- _About this exercise_
If a line contains "What do you see at coordinates (682, 470)", it is the last one to write out; begin with the first line of the records and copy each exactly.

[Items from a dataset]
━━━

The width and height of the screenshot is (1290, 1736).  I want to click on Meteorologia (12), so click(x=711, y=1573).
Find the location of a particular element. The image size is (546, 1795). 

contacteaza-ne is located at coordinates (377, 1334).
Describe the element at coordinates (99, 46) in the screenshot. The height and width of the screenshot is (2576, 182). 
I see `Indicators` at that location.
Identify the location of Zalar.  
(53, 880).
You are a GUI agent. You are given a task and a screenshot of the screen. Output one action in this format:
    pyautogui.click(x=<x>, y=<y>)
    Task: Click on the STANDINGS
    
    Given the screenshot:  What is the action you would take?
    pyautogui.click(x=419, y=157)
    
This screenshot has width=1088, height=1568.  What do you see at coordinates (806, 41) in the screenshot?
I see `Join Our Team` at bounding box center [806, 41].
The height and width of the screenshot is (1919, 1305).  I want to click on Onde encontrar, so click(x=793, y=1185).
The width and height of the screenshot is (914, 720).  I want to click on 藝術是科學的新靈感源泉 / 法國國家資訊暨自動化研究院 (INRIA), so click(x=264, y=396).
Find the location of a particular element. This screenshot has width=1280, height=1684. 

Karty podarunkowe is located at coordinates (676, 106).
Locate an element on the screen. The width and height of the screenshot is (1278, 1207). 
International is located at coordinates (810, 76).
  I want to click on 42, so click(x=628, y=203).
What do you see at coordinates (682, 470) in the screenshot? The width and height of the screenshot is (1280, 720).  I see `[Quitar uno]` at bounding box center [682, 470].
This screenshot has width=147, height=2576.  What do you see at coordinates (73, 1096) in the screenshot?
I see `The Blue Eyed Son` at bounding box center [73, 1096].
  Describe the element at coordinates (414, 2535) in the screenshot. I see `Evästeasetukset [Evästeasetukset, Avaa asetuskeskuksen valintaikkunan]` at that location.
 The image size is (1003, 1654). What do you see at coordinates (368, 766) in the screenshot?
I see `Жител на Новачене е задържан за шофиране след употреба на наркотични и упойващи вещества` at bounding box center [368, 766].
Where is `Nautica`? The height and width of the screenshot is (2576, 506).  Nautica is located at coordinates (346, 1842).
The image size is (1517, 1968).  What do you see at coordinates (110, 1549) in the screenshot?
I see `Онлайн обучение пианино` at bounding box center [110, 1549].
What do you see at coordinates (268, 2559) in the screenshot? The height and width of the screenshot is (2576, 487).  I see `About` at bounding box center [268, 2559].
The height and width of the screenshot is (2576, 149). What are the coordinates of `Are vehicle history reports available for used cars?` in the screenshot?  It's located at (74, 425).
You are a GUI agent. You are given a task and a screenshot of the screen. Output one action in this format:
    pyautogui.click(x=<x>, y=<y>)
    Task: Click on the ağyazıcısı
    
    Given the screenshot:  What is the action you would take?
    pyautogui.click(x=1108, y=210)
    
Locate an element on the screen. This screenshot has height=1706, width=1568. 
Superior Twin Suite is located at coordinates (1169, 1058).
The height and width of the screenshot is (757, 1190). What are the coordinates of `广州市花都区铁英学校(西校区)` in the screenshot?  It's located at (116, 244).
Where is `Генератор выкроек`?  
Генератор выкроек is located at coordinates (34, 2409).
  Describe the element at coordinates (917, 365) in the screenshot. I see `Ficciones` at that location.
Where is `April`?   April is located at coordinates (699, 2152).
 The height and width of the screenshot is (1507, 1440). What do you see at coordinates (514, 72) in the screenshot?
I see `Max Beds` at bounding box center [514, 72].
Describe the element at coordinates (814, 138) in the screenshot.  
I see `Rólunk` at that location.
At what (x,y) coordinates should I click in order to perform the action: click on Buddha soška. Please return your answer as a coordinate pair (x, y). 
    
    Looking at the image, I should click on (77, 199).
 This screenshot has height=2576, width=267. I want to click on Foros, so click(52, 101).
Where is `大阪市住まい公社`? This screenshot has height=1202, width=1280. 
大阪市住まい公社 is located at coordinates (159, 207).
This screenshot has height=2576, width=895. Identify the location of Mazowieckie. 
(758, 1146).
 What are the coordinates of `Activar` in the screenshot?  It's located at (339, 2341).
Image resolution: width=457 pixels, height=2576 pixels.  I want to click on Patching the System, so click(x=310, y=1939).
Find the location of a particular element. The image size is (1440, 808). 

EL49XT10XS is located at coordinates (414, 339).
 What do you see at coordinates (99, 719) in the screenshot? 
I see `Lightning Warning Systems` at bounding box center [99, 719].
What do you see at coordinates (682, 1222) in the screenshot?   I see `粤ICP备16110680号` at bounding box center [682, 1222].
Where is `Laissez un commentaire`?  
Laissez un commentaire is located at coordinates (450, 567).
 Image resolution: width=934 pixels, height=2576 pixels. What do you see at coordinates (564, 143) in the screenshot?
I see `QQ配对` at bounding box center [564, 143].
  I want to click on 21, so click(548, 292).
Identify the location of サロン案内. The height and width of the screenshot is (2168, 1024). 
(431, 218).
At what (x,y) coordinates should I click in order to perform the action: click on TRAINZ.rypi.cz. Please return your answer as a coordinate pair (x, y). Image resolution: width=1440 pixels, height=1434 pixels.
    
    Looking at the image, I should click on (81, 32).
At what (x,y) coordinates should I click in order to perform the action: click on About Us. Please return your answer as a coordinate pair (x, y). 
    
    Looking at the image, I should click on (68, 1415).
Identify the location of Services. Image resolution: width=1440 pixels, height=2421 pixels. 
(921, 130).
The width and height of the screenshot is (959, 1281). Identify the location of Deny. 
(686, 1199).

━━━

- _Solved problem_
The width and height of the screenshot is (1290, 1736).  I want to click on Meteorologia (12), so click(x=711, y=1573).
Find the location of a particular element. The image size is (546, 1795). 

contacteaza-ne is located at coordinates (377, 1334).
Describe the element at coordinates (99, 46) in the screenshot. The height and width of the screenshot is (2576, 182). 
I see `Indicators` at that location.
Identify the location of Zalar.  
(53, 880).
You are a GUI agent. You are given a task and a screenshot of the screen. Output one action in this format:
    pyautogui.click(x=<x>, y=<y>)
    Task: Click on the STANDINGS
    
    Given the screenshot:  What is the action you would take?
    pyautogui.click(x=419, y=157)
    
This screenshot has width=1088, height=1568.  What do you see at coordinates (806, 41) in the screenshot?
I see `Join Our Team` at bounding box center [806, 41].
The height and width of the screenshot is (1919, 1305).  I want to click on Onde encontrar, so click(x=793, y=1185).
The width and height of the screenshot is (914, 720).  I want to click on 藝術是科學的新靈感源泉 / 法國國家資訊暨自動化研究院 (INRIA), so click(x=264, y=396).
Find the location of a particular element. This screenshot has width=1280, height=1684. 

Karty podarunkowe is located at coordinates (676, 106).
Locate an element on the screen. The width and height of the screenshot is (1278, 1207). 
International is located at coordinates (810, 76).
  I want to click on 42, so click(x=628, y=203).
What do you see at coordinates (682, 470) in the screenshot? The width and height of the screenshot is (1280, 720).  I see `[Quitar uno]` at bounding box center [682, 470].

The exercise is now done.